Most people are probably safe, but it is a good idea to be aware of your surroundings as much as possible. You might want to watch who is around you, who is within your physical space, who brushes shoulders with you, who touches you, who sits next to you, who is near your food, in all areas of the hotel, as well as watch where you drive and what cars are behind or near you. Don’t go off to a secluded area with anyone you don’t know well.

One important thing is if you are feeling triggered or dissociated or tired or weak, don’t let people that you don’t know or trust and/or people that aren’t safe ask you to leave the conference room to talk with you. If you see someone you don’t know walking up to you when you are feeling triggered or dissociated you might want to say “excuse me” and quickly walk away from them and find a support person or a conference organizer.

Please notify Survivorship during or after the conference if you see any of the things, such as deliberate triggering, mentioned in this article. Try to let us know what happened in as much detail as possible.

Trigger Management

Triggers are more than phrases. They can be pictures, sounds, smells, tastes, gestures or touches on the body. The added dangers for triggers for ritual abuse survivors are that triggers can be used to open alter states, or very complex programs.
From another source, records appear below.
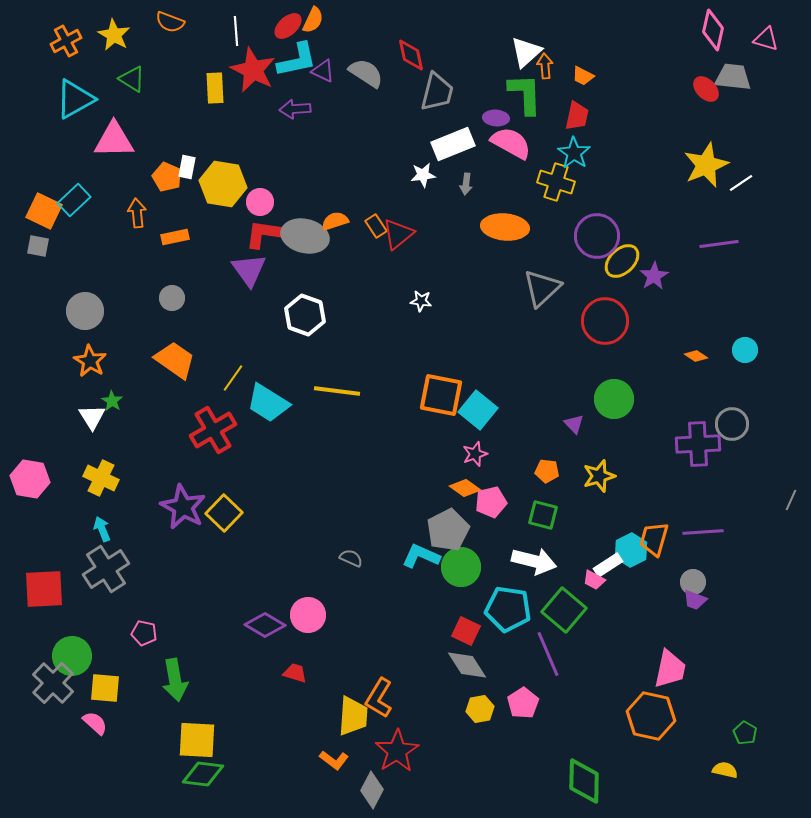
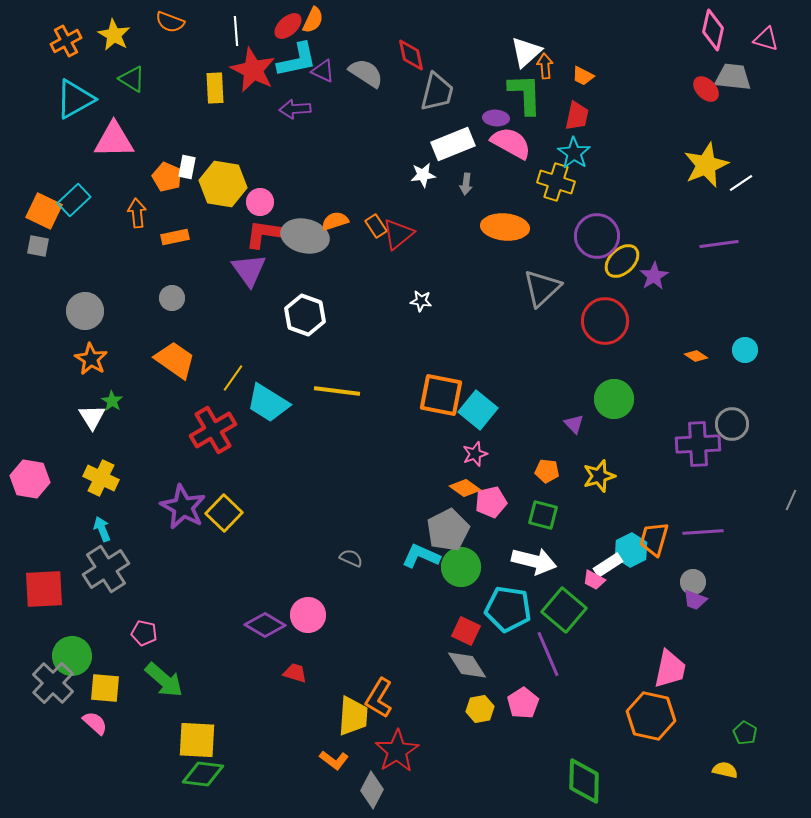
orange star at (90, 361): moved 1 px right, 2 px up
green arrow at (175, 680): moved 11 px left; rotated 39 degrees counterclockwise
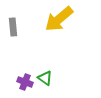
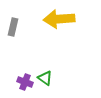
yellow arrow: rotated 36 degrees clockwise
gray rectangle: rotated 18 degrees clockwise
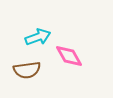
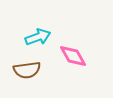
pink diamond: moved 4 px right
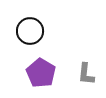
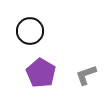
gray L-shape: moved 1 px down; rotated 65 degrees clockwise
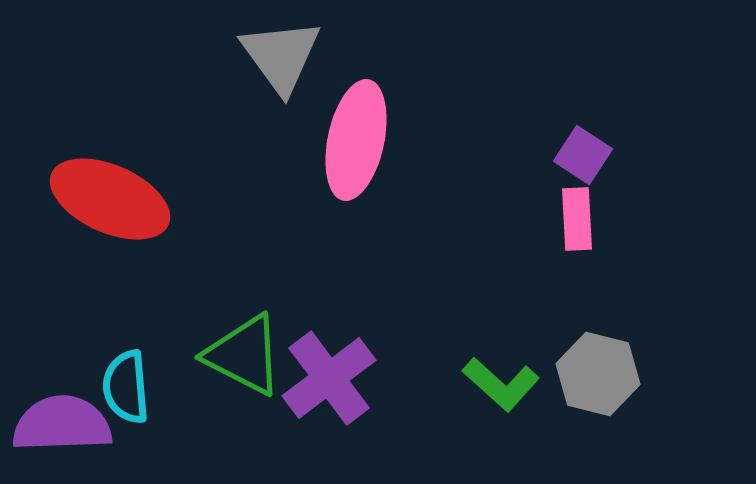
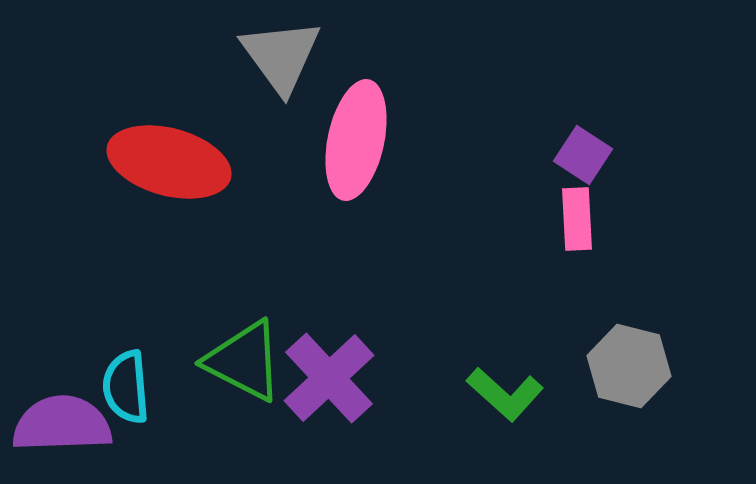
red ellipse: moved 59 px right, 37 px up; rotated 9 degrees counterclockwise
green triangle: moved 6 px down
gray hexagon: moved 31 px right, 8 px up
purple cross: rotated 6 degrees counterclockwise
green L-shape: moved 4 px right, 10 px down
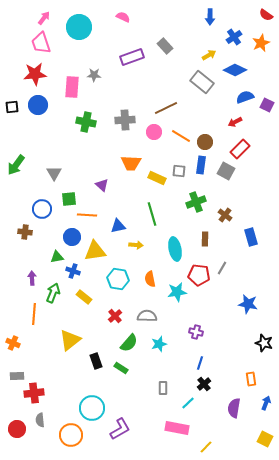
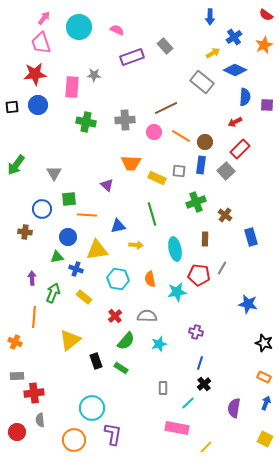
pink semicircle at (123, 17): moved 6 px left, 13 px down
orange star at (261, 43): moved 3 px right, 2 px down
yellow arrow at (209, 55): moved 4 px right, 2 px up
blue semicircle at (245, 97): rotated 114 degrees clockwise
purple square at (267, 105): rotated 24 degrees counterclockwise
gray square at (226, 171): rotated 18 degrees clockwise
purple triangle at (102, 185): moved 5 px right
blue circle at (72, 237): moved 4 px left
yellow triangle at (95, 251): moved 2 px right, 1 px up
blue cross at (73, 271): moved 3 px right, 2 px up
orange line at (34, 314): moved 3 px down
orange cross at (13, 343): moved 2 px right, 1 px up
green semicircle at (129, 343): moved 3 px left, 2 px up
orange rectangle at (251, 379): moved 13 px right, 2 px up; rotated 56 degrees counterclockwise
red circle at (17, 429): moved 3 px down
purple L-shape at (120, 429): moved 7 px left, 5 px down; rotated 50 degrees counterclockwise
orange circle at (71, 435): moved 3 px right, 5 px down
These programs could be used to cause a return to the cult or cause someone to hurt themselves or someone else.

Triggering can occur in so many forms that it is impossible to delineate them all here. Some signs of triggering may be: feeling like you're looking or walking down a tunnel, feeling "unreal" or invisible, feeling like something bad is about to happen, ominous sense, inability to concentrate, spacing out, blanking, dizziness, fogginess, stomach upset or pain, tingling in arms or legs, twitching on any part of the body, dropping objects, mishearing things or inability to hear (where others appear to hear okay), seeing visual flashes (such as a flash of another object where a chair is), hearing voices in your head, or losing bits of time and not knowing what happened. If you brought a safe support person, let that person know what is happening.

Trigger management is one of the keys to recovery. By being able to manage your triggers, you can hopefully keep from being triggered into alter states that could possibly be used to get you to return to the cult. This entails knowing the trigger and the feeling accompanying the trigger, the memory connected to the trigger and the action required of the trigger.

Working through programming is having the memory in a safe setting with a safe support person and learning the accompanying trigger and subliminal instruction.

Trigger management involves learning to recognize the feeling of falling into a deep hypnotic state, snapping out of it, and then trying to figure out why it happened. It also involves learning how not to fall into these states while feeling the “pull” of them. One technique that can be used is: Shake your head side to side (fairly hard) or walk around.

Susceptibility to triggers can come from being tired or confused. This is why it is important to try not to be tired or confused in possibly triggering situations. Try to stay awake and alert. Get enough sleep.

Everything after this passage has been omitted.